[Dataset entries]
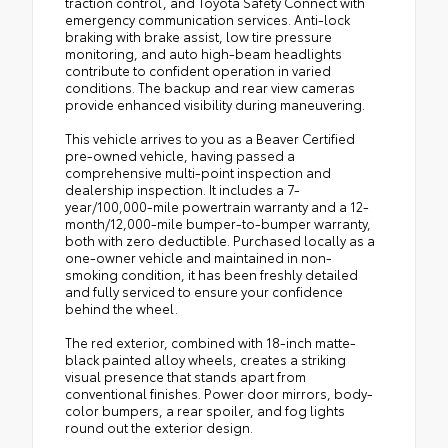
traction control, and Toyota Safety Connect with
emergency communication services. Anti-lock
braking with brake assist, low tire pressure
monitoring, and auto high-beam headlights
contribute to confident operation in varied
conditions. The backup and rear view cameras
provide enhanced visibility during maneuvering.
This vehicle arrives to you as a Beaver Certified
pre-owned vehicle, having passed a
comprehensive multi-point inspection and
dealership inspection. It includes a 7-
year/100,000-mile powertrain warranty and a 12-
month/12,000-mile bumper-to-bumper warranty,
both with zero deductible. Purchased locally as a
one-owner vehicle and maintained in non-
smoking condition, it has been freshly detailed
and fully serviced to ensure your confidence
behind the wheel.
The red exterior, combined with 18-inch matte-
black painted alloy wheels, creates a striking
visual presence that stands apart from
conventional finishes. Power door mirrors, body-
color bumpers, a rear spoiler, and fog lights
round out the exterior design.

---

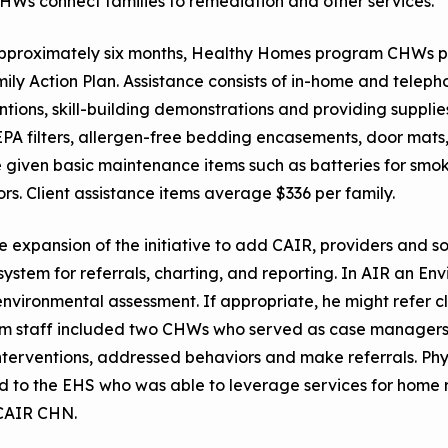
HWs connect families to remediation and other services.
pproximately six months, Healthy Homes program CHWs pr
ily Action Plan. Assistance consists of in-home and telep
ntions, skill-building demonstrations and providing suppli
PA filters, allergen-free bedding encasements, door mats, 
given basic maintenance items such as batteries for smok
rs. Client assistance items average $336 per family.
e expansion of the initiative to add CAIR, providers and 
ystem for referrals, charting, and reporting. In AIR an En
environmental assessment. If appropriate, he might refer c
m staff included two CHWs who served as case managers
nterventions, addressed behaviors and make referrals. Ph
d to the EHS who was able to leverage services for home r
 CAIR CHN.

WHAT YOU SHOULD DO> Where the data above reaches the line holding "conditions. The backup and rear view cameras", begin printing, and stop after the line holding "dealership inspection. It". Each line must be reproduced exactly, with nothing else added.

SOLUTION>
conditions. The backup and rear view cameras
provide enhanced visibility during maneuvering.
This vehicle arrives to you as a Beaver Certified
pre-owned vehicle, having passed a
comprehensive multi-point inspection and
dealership inspection. It includes a 7-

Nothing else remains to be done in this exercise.